The Supreme Court of Canada has now decided
, albeit in an almost even split vote, the case of Loyola High School, a private Jesuit school in Quebec. The issue is whether such a school can be compelled to teach the provincially mandated Ethics and Religious Culture curriculum (ERC), as it is to be taught in every other school in the province, or whether Loyola should be allowed to teach its own version from a Roman Catholic perspective.
Lots of Christians, including many I personally like and respect, are rejoicing that the SCC has “finally” recognized religious rights. As a Christian professor of ethics and religious culture, however, I think Loyola’s objection has been misguided and the SCC decision is a mistake.
A legitimate worry from the religious side is that the ERC might be understood to require every teacher to affirm each and every variety of ethics or religion that might surface in a class. But it doesn’t, and for good reason. It would be simply monstrous to compel a teacher, whatever his or her beliefs and whatever school in which he or she is teaching, to affirm a belief in genocide, say, or the oppression of women, or sedition in the name of this or that theocracy. The ERC curriculum does not in fact mandate such ethical idiocy.
Instead, the ERC curriculum submits the discussion of ethics and religion to social scientific and philosophical discipline. Religions are to be described as historical phenomena with the intention of understanding them analytically, not judging them theologically. And ethical decision-making is to be studied philosophically in order to foster careful and consistent deliberation.
The teacher, representing the school and the state, must maintain neutrality—note: not affirmation—regarding the various options. She does so, just as professors of religion already do in public universities, in order that students may explore the vexed world of ethical reasoning and the variety of religious options without any compulsion to decide one way or another. For now—and that is the crucial qualifier: for now—teacher and students are to simply look hard at the religious realities of the world in order to understand their neighbours and themselves a little better.

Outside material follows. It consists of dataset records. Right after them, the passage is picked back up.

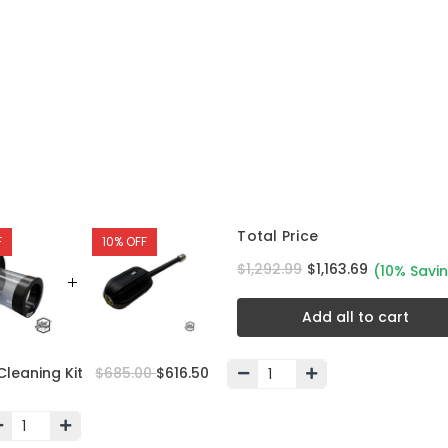
Total Price
F
10% OFF
$1,292.99
$1,163.69
(10% Savi
Add all to cart
Cleaning Kit
$685.00
$616.50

Some religious people are protesting that the Quebec government is out to convince its pupils that all religions are the same, or that it doesn’t matter what religion you pick, or that the claims of Christianity to offer the one true gospel are wrong. These alarmists warn that the ERC is foisting a “religion of the State” and an implicit secularism on its young citizens.
Given the PQ’s recent and reprehensible Charter of Values, one can well understand this suspicion toward the ERC curriculum. But the ERC arose much earlier than did the Charter of Values, under a different regime, and in consultation with notable Christian educators.
The ERC curriculum offers a sensible attempt to acquaint students with the realities of Quebec’s cultural history as religion pertains to it; to help them think better about religious and ethical questions; to increase their understanding of religion’s relationship to culture; and to emphasize commonalities among various religious outlooks. (That includes secularist outlooks, as the curriculum explicitly recognizes “non-religious” viewpoints that function as religions.) The objective is to equip young people to build a common life with their neighbours of various outlooks.
This agenda is not at all inconsistent with Roman Catholicism, nor with any other form of orthodox Christianity. Christians properly engage in the social scientific and philosophical discussion of religion and ethics all the time.
The category mistake that the supporters of Loyola’s case seem to be making is a basic one: confusing the properly neutral discourse of the academic study of religion and the properly neutral stance of the state toward religions, on the one hand, with a secularist, anti-religious agenda, on the other. (And to those who cry, “No discourse is neutral!” I reply, But some discourses, such as the academic study of religion, try to be, and adopt disciplines to guide it accordingly. And surely we want the state to be as neutral as possible on such matters.)
Loyola instead should teach the ERC just as it is, without feeling it has to keep saying “and our religion is the right one” all the time, in order to give its students a brief opportunity to just look carefully, and without immediate theological judgment, at religious options and to think in publicly plausible categories regarding ethics. Loyola then can (and should) add its own courses to present an explicitly Catholic understanding of religion and ethics. How can such a combination of study not produce Catholic students who will be better informed about their neighbours and, indeed, more appreciative of their Catholic heritage?
For once, we can celebrate a government initiative that actually responds well to a key need of our time: to help Canadians learn about themselves and others, to cultivate respect for our past and for each other, and to position us to carry out our common life more knowledgeably and cooperatively. Vive le Québec!